Transcribed page contents:
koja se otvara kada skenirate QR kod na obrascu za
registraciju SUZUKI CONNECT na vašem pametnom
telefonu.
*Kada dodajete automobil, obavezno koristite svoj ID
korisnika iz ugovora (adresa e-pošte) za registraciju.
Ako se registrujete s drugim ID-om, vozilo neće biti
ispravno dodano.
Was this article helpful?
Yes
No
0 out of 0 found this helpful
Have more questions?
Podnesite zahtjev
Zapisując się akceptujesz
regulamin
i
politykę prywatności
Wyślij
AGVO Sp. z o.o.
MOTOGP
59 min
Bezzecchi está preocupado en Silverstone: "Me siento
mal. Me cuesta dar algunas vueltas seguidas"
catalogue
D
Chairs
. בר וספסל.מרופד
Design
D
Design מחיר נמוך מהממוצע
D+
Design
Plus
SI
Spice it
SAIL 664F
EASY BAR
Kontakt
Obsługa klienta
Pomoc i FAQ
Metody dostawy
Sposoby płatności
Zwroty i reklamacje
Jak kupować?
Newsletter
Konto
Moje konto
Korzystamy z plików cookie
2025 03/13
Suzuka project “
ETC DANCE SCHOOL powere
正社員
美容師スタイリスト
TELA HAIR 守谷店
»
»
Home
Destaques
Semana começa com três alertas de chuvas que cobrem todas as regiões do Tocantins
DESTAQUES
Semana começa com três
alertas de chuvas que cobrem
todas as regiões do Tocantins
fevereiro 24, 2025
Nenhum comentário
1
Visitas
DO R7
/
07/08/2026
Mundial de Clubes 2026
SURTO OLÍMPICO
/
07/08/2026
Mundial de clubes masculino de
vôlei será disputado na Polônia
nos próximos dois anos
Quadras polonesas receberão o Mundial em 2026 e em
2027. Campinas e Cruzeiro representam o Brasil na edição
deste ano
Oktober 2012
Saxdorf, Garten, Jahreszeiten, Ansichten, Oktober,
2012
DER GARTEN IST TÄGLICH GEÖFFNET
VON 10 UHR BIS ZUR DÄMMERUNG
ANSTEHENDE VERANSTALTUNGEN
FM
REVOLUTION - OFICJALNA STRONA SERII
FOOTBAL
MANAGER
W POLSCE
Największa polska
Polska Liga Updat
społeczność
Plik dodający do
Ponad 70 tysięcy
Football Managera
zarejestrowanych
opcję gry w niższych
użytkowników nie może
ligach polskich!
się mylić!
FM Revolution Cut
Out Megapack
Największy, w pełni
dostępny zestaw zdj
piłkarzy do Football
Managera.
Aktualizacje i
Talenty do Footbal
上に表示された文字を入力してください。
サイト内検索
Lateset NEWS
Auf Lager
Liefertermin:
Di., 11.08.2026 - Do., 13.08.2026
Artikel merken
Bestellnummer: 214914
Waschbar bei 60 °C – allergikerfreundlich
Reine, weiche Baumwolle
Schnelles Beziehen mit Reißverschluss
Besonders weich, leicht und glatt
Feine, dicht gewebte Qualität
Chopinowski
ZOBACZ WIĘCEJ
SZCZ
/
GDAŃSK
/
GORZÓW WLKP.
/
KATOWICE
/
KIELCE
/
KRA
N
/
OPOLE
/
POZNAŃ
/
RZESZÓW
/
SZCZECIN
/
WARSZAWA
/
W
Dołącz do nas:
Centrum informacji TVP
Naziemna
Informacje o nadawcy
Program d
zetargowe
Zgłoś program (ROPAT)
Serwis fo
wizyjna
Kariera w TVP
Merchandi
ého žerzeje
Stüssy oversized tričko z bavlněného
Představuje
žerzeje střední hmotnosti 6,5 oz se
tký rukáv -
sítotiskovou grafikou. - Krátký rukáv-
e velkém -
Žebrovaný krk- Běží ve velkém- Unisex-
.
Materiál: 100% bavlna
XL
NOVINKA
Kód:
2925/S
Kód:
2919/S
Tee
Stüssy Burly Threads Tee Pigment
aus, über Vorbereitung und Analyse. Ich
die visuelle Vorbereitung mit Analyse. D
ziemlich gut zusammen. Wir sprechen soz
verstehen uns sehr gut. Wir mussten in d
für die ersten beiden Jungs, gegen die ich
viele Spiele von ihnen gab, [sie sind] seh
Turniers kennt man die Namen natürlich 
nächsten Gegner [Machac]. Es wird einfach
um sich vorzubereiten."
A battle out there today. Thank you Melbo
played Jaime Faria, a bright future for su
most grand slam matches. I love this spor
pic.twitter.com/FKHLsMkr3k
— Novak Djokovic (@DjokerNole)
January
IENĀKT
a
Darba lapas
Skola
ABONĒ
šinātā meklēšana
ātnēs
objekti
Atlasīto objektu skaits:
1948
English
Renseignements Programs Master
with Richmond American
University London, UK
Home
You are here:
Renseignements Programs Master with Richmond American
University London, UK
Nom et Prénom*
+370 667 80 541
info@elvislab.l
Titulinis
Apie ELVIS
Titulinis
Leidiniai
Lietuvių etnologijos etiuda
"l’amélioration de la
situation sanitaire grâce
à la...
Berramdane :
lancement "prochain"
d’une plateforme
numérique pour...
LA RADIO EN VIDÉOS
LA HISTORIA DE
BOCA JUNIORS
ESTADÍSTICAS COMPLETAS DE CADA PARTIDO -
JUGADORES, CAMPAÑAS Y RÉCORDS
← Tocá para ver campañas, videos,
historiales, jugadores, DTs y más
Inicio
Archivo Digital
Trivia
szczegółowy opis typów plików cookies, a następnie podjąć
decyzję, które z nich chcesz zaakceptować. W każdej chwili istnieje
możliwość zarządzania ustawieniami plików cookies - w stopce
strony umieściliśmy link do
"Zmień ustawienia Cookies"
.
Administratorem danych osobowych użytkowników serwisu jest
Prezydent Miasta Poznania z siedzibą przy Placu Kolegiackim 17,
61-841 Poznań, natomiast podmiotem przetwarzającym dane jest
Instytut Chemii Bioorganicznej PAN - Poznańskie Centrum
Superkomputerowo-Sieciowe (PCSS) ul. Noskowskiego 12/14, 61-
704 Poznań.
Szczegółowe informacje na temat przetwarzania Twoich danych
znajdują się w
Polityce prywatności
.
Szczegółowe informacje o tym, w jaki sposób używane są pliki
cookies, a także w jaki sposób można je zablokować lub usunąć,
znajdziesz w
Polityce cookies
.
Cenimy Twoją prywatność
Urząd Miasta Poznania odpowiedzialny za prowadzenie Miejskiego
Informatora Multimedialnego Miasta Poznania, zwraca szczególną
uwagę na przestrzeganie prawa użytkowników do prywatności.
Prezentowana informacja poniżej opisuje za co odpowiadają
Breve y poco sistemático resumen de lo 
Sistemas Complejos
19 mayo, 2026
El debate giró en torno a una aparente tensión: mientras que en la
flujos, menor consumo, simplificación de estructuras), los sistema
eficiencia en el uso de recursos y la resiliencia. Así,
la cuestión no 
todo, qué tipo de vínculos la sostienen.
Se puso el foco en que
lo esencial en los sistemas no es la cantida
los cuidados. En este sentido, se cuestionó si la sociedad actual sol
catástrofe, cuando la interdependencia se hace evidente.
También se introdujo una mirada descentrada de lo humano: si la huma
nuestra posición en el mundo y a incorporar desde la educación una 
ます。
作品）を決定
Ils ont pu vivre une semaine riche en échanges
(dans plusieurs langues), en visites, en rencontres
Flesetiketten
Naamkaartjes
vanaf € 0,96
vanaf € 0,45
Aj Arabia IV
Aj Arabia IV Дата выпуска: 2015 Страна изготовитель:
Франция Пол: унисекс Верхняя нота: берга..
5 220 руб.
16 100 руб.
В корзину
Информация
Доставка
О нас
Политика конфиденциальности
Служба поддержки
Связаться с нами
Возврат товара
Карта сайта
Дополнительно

Assigned task:
For this exercise, please output exactly the lines above starting at the line with "vôlei será disputado na Polônia" and ending at the line with "Ponad 70 tysięcy", ends included.

Your solution:
vôlei será disputado na Polônia
nos próximos dois anos
Quadras polonesas receberão o Mundial em 2026 e em
2027. Campinas e Cruzeiro representam o Brasil na edição
deste ano
Oktober 2012
Saxdorf, Garten, Jahreszeiten, Ansichten, Oktober,
2012
DER GARTEN IST TÄGLICH GEÖFFNET
VON 10 UHR BIS ZUR DÄMMERUNG
ANSTEHENDE VERANSTALTUNGEN
FM
REVOLUTION - OFICJALNA STRONA SERII
FOOTBAL
MANAGER
W POLSCE
Największa polska
Polska Liga Updat
społeczność
Plik dodający do
Ponad 70 tysięcy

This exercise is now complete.